No matter how you count it, it costs real money to participate
in IETF.  At a minimum, it costs $100 for a used computer and
$20/month for an internet connection, plus a roof and electricity.

In most cases, organizations are also funding the time of
their participants, their travels to the IETF meetings, and
the meeting fees (which are higher in IETF than for most
other SDOs).  IETF chooses to pretend that corporate
sponsorship is not part of the activity.

As an example of a successful standards organization that
has sliding fees, one can consider IEEE.  To participate in
IEEE standards voting, individuals pay $35/yr to join the standards
organization
and from $25 to $147/yr to join the IEEE, based on location
and status.  One must also request membership in the balloting
pool. 

INCITS charges $800/yr per member organization for
2 participants and 2 free participants in each subcommittee. 
Membership also entails periodic meeting attendance and
voting in letter ballots.

Neither IEEE nor INCITS prohibit non-paying people from
participating and contributing, just from voting.
 
None of these fees are prohibitive compared with the other
costs of participation, but these fees are sufficient to 
formalize the separation between those who are members
and those who participate as a matter of
less serious interest or as a social activity.
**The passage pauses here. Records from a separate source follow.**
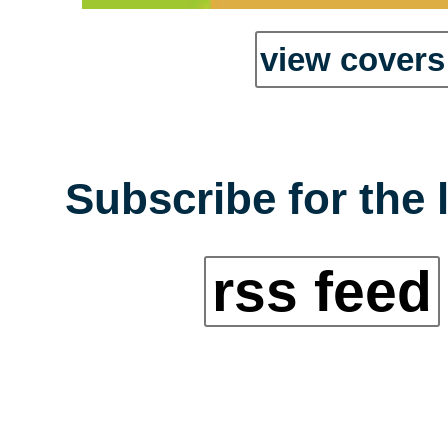
view covers 
Subscribe for the 
rss feed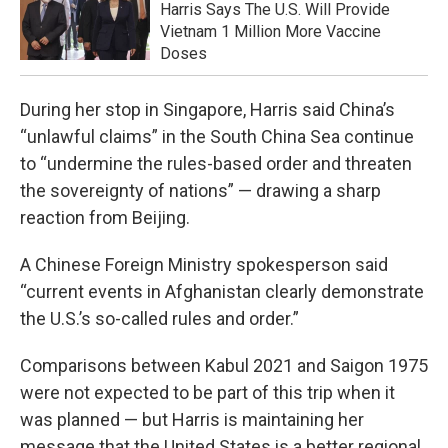
Harris Says The U.S. Will Provide
Vietnam 1 Million More Vaccine
Doses
During her stop in Singapore, Harris said China’s
“unlawful claims” in the South China Sea continue
to “undermine the rules-based order and threaten
the sovereignty of nations” — drawing a sharp
reaction from Beijing.
A Chinese Foreign Ministry spokesperson said
“current events in Afghanistan clearly demonstrate
the U.S.’s so-called rules and order.”
Comparisons between Kabul 2021 and Saigon 1975
were not expected to be part of this trip when it
was planned — but Harris is maintaining her
message that the United States is a better regional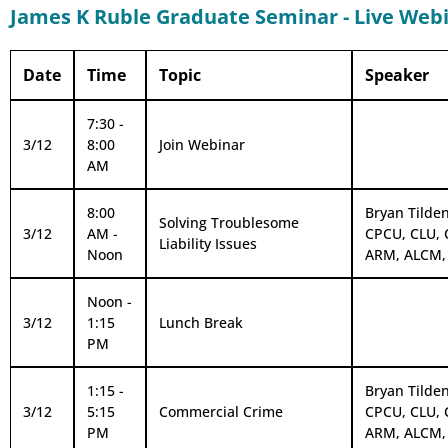
James K Ruble Graduate Seminar - Live Web
Date
Time
Topic
Speaker
7:30 -
3/12
8:00
Join Webinar
AM
8:00
Bryan Tilden
Solving Troublesome
3/12
AM -
CPCU, CLU, 
Liability Issues
Noon
ARM, ALCM,
Noon -
3/12
1:15
Lunch Break
PM
1:15 -
Bryan Tilden
3/12
5:15
Commercial Crime
CPCU, CLU, 
PM
ARM, ALCM,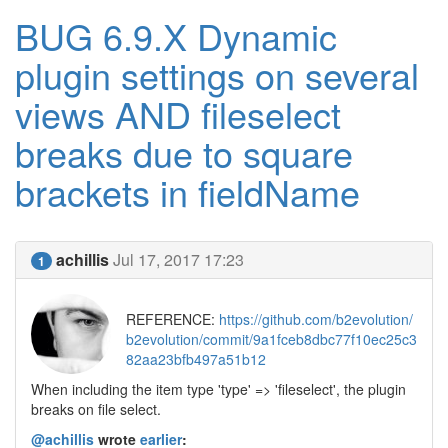
BUG 6.9.X Dynamic
plugin settings on several
views AND fileselect
breaks due to square
brackets in fieldName
achillis
Jul 17, 2017 17:23
1
REFERENCE:
https://github.com/b2evolution/
b2evolution/commit/9a1fceb8dbc77f10ec25c3
82aa23bfb497a51b12
When including the item type 'type' => 'fileselect', the plugin
breaks on file select.
@achillis
wrote
earlier
: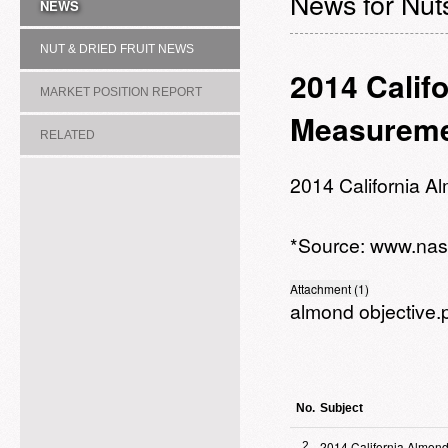
News for Nuts
NEWS
NUT & DRIED FRUIT NEWS
2014 Calif
MARKET POSITION REPORT
Measureme
RELATED
ASSOCIATION/COMMITTEE
2014 California 
*Source:
www.nas
Attachment (1)
almond objective.
No.
Subject
2014 California Almond
2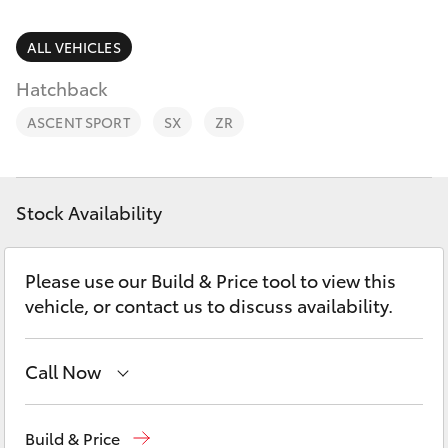
Parts & Accessories
Finance & Insurance
ALL VEHICLES
SUVs & 4WDs
Hatchback
Fleet
RAV4
ASCENT SPORT
SX
ZR
Personalise
bZ4X
Discover
Stock Availability
bZ4X Touring
Contact
Please use our Build & Price tool to view this
LandCruiser Prado
vehicle, or contact us to discuss availability.
C-HR
Call Now
Fortuner
Ken Mills Toyota - Nambour
(07) 5441 1544
Build & Price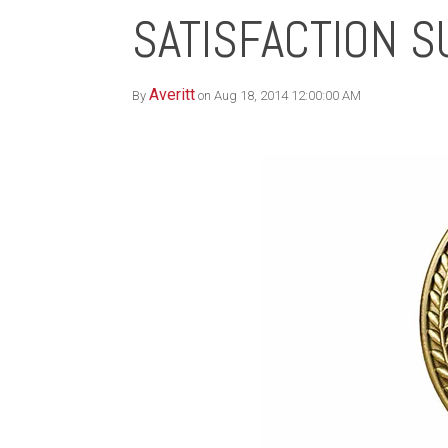
SATISFACTION 
Averitt
By
on Aug 18, 2014 12:00:00 AM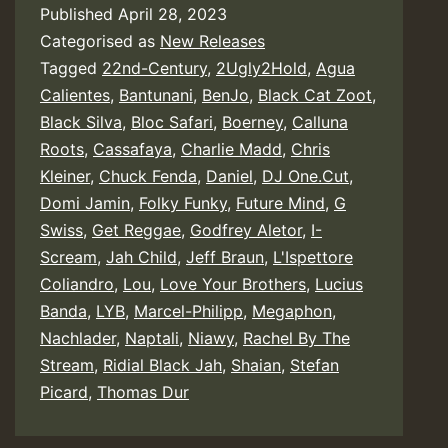
Published
April 28, 2023
Categorised as
New Releases
Tagged
22nd-Century
,
2Ugly2Hold
,
Agua
Calientes
,
Bantunani
,
BenJo
,
Black Cat Zoot
,
Black Silva
,
Bloc Safari
,
Boerney
,
Calluna
Roots
,
Cassafaya
,
Charlie Madd
,
Chris
Kleiner
,
Chuck Fenda
,
Daniel
,
DJ One.Cut
,
Domi Jamin
,
Folky Funky
,
Future Mind
,
G
Swiss
,
Get Reggae
,
Godfrey Aletor
,
I-
Scream
,
Jah Child
,
Jeff Braun
,
L'Ispettore
Coliandro
,
Lou
,
Love Your Brothers
,
Lucius
Banda
,
LYB
,
Marcel-Philipp
,
Megaphon
,
Nachlader
,
Naptali
,
Niawy
,
Rachel By The
Stream
,
Ridial Black Jah
,
Shaian
,
Stefan
Picard
,
Thomas Dur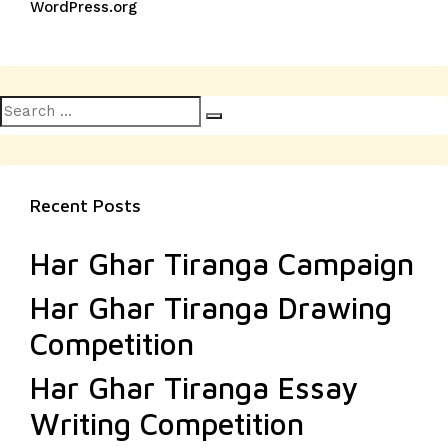
WordPress.org
Search
Search
for:
Recent Posts
Har Ghar Tiranga Campaign
Har Ghar Tiranga Drawing
Competition
Har Ghar Tiranga Essay
Writing Competition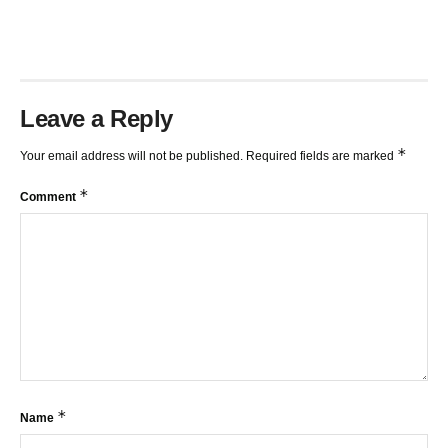
Leave a Reply
*
Your email address will not be published.
Required fields are marked
*
Comment
*
Name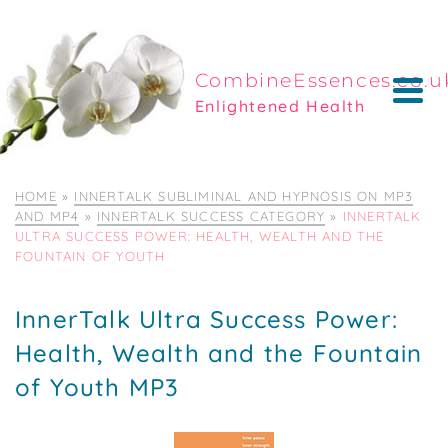
CombineEssences.co.u
Enlightened Health
HOME
»
INNERTALK SUBLIMINAL AND HYPNOSIS ON MP3
AND MP4
»
INNERTALK SUCCESS CATEGORY
»
INNERTALK
ULTRA SUCCESS POWER: HEALTH, WEALTH AND THE
FOUNTAIN OF YOUTH
InnerTalk Ultra Success Power:
Health, Wealth and the Fountain
of Youth MP3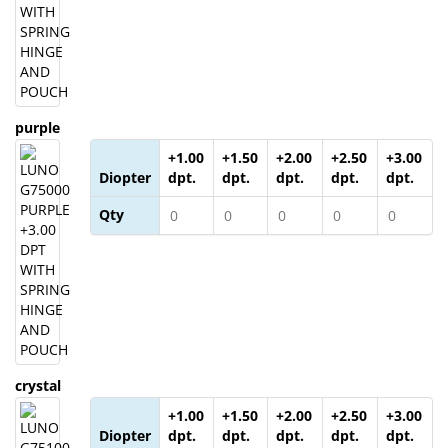
purple
+1.00
+1.50
+2.00
+2.50
+3.00
Diopter
dpt.
dpt.
dpt.
dpt.
dpt.
Qty
crystal
+1.00
+1.50
+2.00
+2.50
+3.00
Diopter
dpt.
dpt.
dpt.
dpt.
dpt.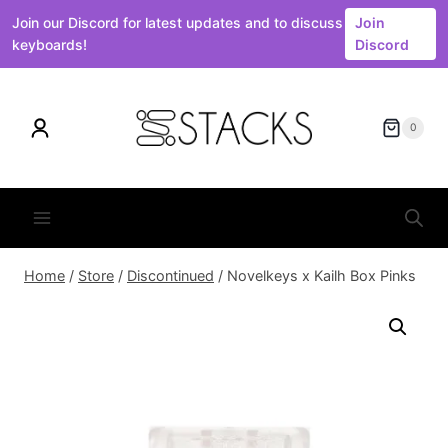
Join our Discord for latest updates and to discuss
Join
keyboards!
Discord
Skip
to
0
content
Home
/
Store
/
Discontinued
/
Novelkeys x Kailh Box Pinks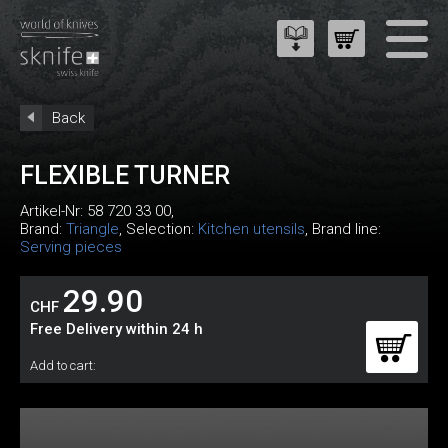
Back
FLEXIBLE TURNER
Artikel-Nr:
58 720 33 00
,
Brand:
Triangle
, Selection:
Kitchen utensils
, Brand line:
Serving pieces
29.90
CHF
Free Delivery within 24 h
Add to cart: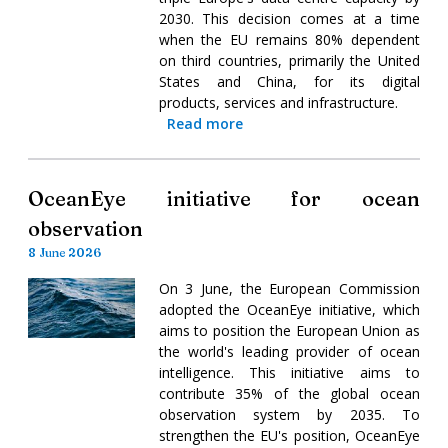
2030. This decision comes at a time
when the EU remains 80% dependent
on third countries, primarily the United
States and China, for its digital
products, services and infrastructure.
Read more
OceanEye initiative for ocean
observation
8 June 2026
On 3 June, the European Commission
adopted the OceanEye initiative, which
aims to position the European Union as
the world's leading provider of ocean
intelligence. This initiative aims to
contribute 35% of the global ocean
observation system by 2035. To
strengthen the EU's position, OceanEye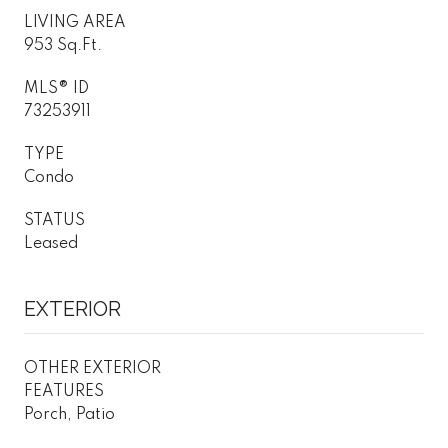
LIVING AREA
953 Sq.Ft.
MLS® ID
73253911
TYPE
Condo
STATUS
Leased
EXTERIOR
OTHER EXTERIOR
FEATURES
Porch, Patio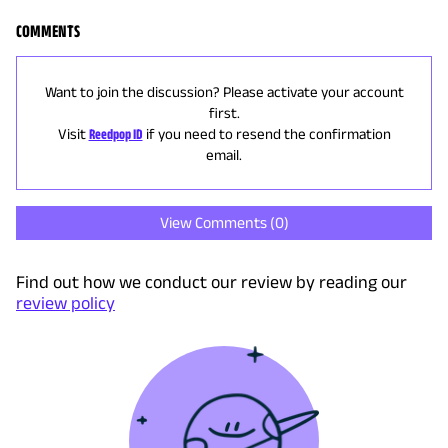
COMMENTS
Want to join the discussion? Please activate your account
first.
Visit
Reedpop ID
if you need to resend the confirmation
email.
View Comments (
0
)
Find out how we conduct our review by reading our
review policy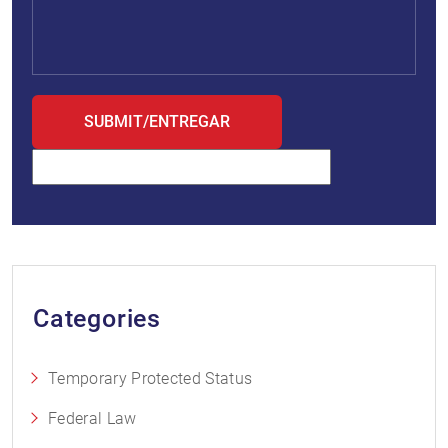
Categories
Temporary Protected Status
Federal Law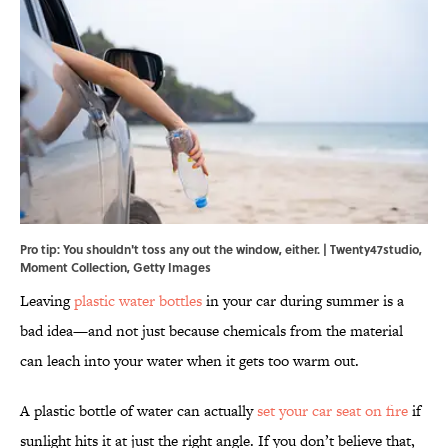
Pro tip: You shouldn't toss any out the window, either. | Twenty47studio,
Moment Collection, Getty Images
Leaving
plastic water bottles
in your car during summer is a
bad idea—and not just because chemicals from the material
can leach into your water when it gets too warm out.
A plastic bottle of water can actually
set your car seat on fire
if
sunlight hits it at just the right angle
. If you don’t believe that,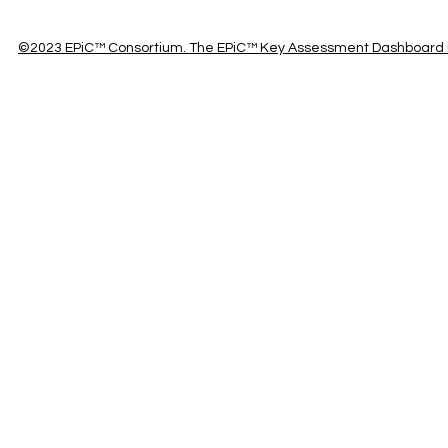
©2023 EPiC™ Consortium. The EPiC™ Key Assessment Dashboard is 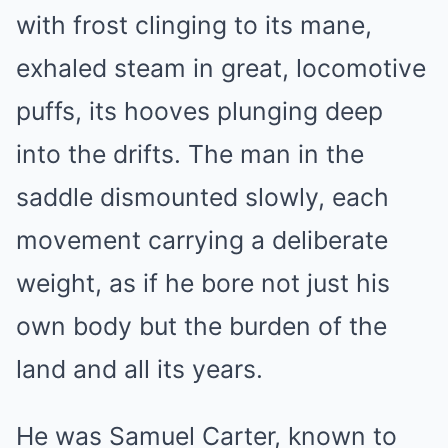
with frost clinging to its mane,
exhaled steam in great, locomotive
puffs, its hooves plunging deep
into the drifts. The man in the
saddle dismounted slowly, each
movement carrying a deliberate
weight, as if he bore not just his
own body but the burden of the
land and all its years.
He was Samuel Carter, known to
Having a defined membership and voting pool, together with a formalized
and documented voting system, eliminates a significant amount
of the technical churn present in IETF activities.  Decisions are
made, agreed upon, documented, and the organization moves on.
That does not prevent hot-blooded flamewars from occurring, but
it provides a formal mechanism to resolve them, and if necessary,
re-open them.

I believe a careful review of the minutes of INCITS and IEEE
organizations would not reveal any unexpected problems in the membership
and voting process.  Robert's Rules of Order have been relatively
successful as a guide to fairness and process for both chairs and
participants since about 1876.

Such formalization also provides for effective liaison and allows
the technical excellence of the product (a standard) to be under control of
the individual working group.  Technical review can then be
broadened into the public at large as well as to other interested
working groups, reducing the technical review load on the 
directors of the organization.

The IETF model is the one that is really experimental.  It can be
very successful among a bounded group of like-minded people, but
has already shown significant problems in scalability.  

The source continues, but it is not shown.